The flight into Nosy Be airport gave me the impression I was about to enter paradise. A view dominated by tropical islands filled with white sandy beaches, crystal blue water and, to my imagination, smiling and happy children. “This is going to be easy!” I thought to myself and, to be fair, I found all four of these things in abundance on Nosy Be. However, there is a lot more to the island than my first impression would have me believe…this is Africa after all. The drive from Fascene airport into the ominously named ‘Hell-Ville’ gave me a reality check as we passed tiny wooden homes on stilts without running water let alone electricity…from this point I knew that life on Nosy Be is not all smiles and white sandy beaches for everybody.

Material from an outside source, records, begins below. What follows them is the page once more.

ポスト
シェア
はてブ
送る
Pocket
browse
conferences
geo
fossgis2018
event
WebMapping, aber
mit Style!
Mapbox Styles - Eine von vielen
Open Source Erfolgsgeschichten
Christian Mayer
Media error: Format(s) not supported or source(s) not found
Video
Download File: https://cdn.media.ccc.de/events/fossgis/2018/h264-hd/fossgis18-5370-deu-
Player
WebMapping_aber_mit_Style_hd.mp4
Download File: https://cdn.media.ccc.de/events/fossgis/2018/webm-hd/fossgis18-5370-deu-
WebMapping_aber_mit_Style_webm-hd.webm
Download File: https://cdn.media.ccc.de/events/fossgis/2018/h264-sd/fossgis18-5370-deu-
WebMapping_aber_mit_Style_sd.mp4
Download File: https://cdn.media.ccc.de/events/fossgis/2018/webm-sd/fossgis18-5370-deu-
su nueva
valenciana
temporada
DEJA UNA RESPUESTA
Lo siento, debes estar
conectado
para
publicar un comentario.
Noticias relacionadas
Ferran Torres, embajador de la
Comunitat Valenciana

And of course, that is what brought me here to teach English.

After being given a few hours to settle in I was plunged headfirst into teaching as I helped out at a local youth group English class. The age range at this class was as varied as their standard of English and it gave me a taste of what the next 8 weeks are going to offer up; hard work, lots of confused faces and plenty of laughs!

The next morning I was at the local primary school stood in front of seventy-something eight year olds all waving their hands and saying ‘elloooooo!’ with unbelievable enthusiasm whilst I naively asked each of them ‘How are you?, ‘How are you?”, “How are you?” Did someone say this was going to be easy? Following a full morning and afternoon of primary school teaching, and once I was satisfied that all of the kids had the capacity to say ‘I’m fine thank you’ in some form or another, it is fair to say I was exhausted but also fairly content with my day’s work. Indeed, the children had learned some English from me; but I had learned a whole lot more from them about going to primary school in Africa.

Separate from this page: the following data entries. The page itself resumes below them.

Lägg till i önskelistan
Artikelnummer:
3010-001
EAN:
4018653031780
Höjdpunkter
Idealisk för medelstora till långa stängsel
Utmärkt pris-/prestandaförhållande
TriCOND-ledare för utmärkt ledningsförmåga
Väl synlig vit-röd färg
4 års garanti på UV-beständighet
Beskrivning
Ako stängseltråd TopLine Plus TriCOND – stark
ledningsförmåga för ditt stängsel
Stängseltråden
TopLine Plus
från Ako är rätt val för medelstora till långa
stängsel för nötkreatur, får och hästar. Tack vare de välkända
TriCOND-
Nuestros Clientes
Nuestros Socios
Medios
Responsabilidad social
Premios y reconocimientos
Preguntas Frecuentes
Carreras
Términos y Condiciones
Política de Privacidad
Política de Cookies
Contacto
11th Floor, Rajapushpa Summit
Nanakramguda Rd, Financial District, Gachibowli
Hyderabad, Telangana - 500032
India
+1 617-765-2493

Perhaps the most obvious lesson is that the sight of a skinny, pasty, freckled and somehow already sunburnt Scotsman speaking gibberish is utterly enthralling and trumps almost anything else that could take the children’s attention away from English. After realising this fact, my half an hour classes really haven’t seemed that hard at all. Furthermore, I learned that the African sun will not deter a hundred or so Malagasy primary school children from going absolutely crazy at break time; and that going absolutely crazy at break time will not deter them from wanting to learn English. I really do get the impression that these kids appreciate the education they are being given far more than many do back home; and this makes it all the easier to get up at 6.30 each morning, have a cold shower, and head off to teach some really inspirational people!